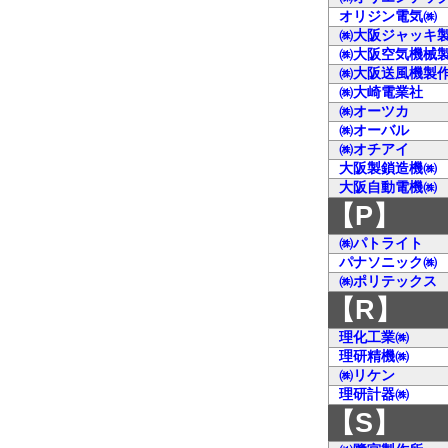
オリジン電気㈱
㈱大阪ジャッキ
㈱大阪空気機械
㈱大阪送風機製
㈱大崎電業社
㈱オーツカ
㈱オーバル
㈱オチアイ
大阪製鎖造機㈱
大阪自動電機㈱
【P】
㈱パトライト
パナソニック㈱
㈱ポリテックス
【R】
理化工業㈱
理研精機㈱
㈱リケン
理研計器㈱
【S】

○ ○ ○

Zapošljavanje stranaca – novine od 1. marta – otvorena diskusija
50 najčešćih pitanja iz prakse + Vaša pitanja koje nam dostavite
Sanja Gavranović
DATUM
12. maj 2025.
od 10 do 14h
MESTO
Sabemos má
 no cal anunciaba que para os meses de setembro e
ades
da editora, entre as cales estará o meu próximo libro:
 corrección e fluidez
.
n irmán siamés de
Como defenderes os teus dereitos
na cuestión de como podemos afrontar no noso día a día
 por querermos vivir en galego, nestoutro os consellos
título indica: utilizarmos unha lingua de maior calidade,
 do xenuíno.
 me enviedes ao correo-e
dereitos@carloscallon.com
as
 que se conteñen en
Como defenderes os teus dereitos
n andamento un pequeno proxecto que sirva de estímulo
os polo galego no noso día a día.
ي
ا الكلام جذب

○ ○ ○

§ **Instructions for the task**: In the listing above, how many of the lines contain the string "galego"? Respond with the number alone.

§ **Your solution**: 2